Cooper used to be the guy who was in and out of 12-step meetings, he never paid attention or took suggestion from others. Today, he gives this 12-step program his all.

“In order for this program to work you have to be willing to do as much as you were willing to do to get high to stay sober.”

He was so committed to this program he would walk five or six miles just to get to a meeting. He finally accepted a Higher Power in his life and gave his willpower over to that Higher Power, Cooper believes his life has never been better.

“You can’t put into words how actually amazing this fellowship and life could be.”

15 comments
  1. Your amazing brat….love working with you. Your so funny and your smile make a bad day at work better. Keep smiling…

    Melissa S.

  2. I’ve known Cooper for a few years now, sober and high- the latter was awful, seeing his usual humor and joy just wiped out.

    It’s great to see him doing well, his story proves that it doesn’t matter how many times you fall; The only thing that matters is that you get back up and keep trying.

  3. Cooper, I am very proud of you and it’s really nice to see your smile. I know you can do anything you set your mind to and you have a lot to give and share with others. I wish you the very best, Wendi 🙂

  4. It seems the addiction to him was all due to loneliness. And, reason behind his addiction is not only his fault it’s actually their parents’ fault too who didn’t care of him from early age.

  5. A relapse is always unfortunate but it happens. That being said you can always try again. Granted you must find it in yourself to truly change. I am proud of you man but for those who had relapse, do not give up….It is not a failure but I admit it is a huge set back.
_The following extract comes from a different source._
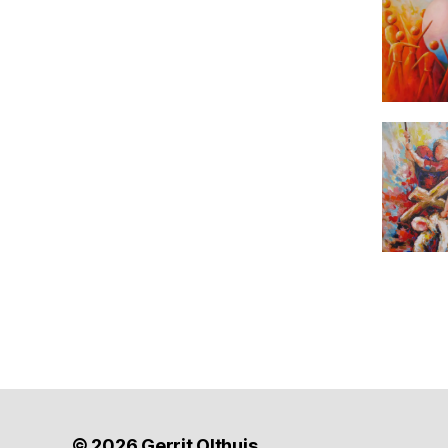
© 2026
Gerrit Olthuis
  6. When you are feeling loneliness,alcohol or heroin or any other type of drug is not the solution,These things are very bad for our health.
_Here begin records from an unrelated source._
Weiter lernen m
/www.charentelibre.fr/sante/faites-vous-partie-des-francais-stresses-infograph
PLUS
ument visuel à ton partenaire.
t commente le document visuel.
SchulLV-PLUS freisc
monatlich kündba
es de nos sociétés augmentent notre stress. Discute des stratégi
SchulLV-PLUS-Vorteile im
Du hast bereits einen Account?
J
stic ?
  7. A voice of encouragement for Cooper because he is a very young boy with many options for fulfillment, dear spirit, the worst enemy is not your parents or your family but yourself, overcome your fears and fill those emotional voids with sports that require strong discipline. , read a book or meditate so you can control your anxiety, he fights with yourself because no one is going to save you, only God returns to the one who will completely fill your emptiness and make you feel full.
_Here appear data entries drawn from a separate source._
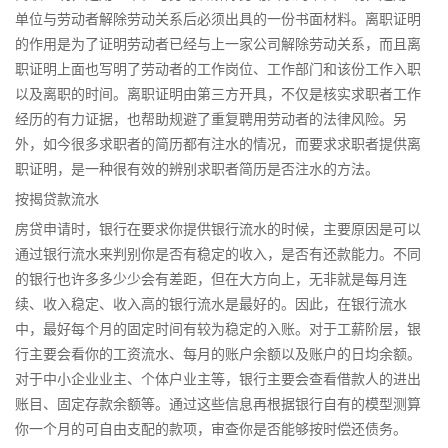
单位与劳动者解除劳动关系后必须出具的一份书面材料。离职证明
的作用是为了证明劳动者已经与上一家公司解除劳动关系，而且离
职证明上面也写明了劳动者的工作岗位、工作部门和该份工作入职
以及离职的时间。离职证明由第三方开具，不仅是核实求职者工作
经历的有力证据，也帮助规避了重复聘用劳动者的法律风险。另
外，如今很多求职者的简历都有注水的情况，而要求求职者提供离
职证明，是一种很有效的辨别求职者简历是否注水的方法。
按揭贷款流水
房贷申请时，银行在要求你提供银行流水的时候，主要原因是可以
通过银行流水来判别你是否有稳定的收入，是否有还款能力。不同
的银行也许多多少少会有差距，但在大方向上，无非就是每月连
续、收入稳定、收入高的银行流水是最好的。因此，在银行流水
中，最好每个月的固定时间有较为稳定的入账。对于工薪阶层，银
行主要会看你的工资流水、每月的账户余额以及账户的日均余额。
对于中小企业业主、个体户业主等，银行主要会查看借款人的进出
账目、固定存款余额等。通过这些信息再根据银行自有的模型测算
你一个月的可自由支配的款项，审查你是否能够按时偿还债务。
  8. Really inspiring man! You have struggled a lot and growing without parents Is not an easy work.
    Hats off to your inner will and everyone should know that relapse is not a sign of failure or end.

  9. There is always sense and hope in every post of yours. Relapse causes seems different a time to me. The ability to overcome this makes us the winner in cases like this, so keep moving till you win.

  10. He was addicted all because he felt he was alone and wasn’t cared for. I’m happy for you copper. Keep going great.

  11. Most times, the spirit of loneliness will lead to the feelings of unhappiness, misery and frustration which wouldn’t leave one alone. One needs to fight hard for happiness but we couldn’t ever seem to find it. Must people get this in taking of drugs and alcohol which is dangerous to their health and ends up being addictions. Thanks for sharing this relapse message to me.

  12. It sad to know that Cooper had parents who didn’t have time for him. It could be dificult for a child to have such an experience and still take the right path in life. Taking on the path of drugs and trying to stay clean then going back into it shows that he didn’t really understand the reason why he had to stop drugs. It is however good to know that he had the strength to understand that he had to live a better life and go back to rehab and is off drugs for good.

  13. Cooper is really a strong person, this is touchy after going through this post. Relapse sounds bad but that’s the first stage of healing. Thanks for this post guys

  14. This is very touching piece of story. Cooper you set your mind on it and you did it. You were caught up between been loved by your parents and got carried away but you did really overcome it. I wish you will get all the love you deserve.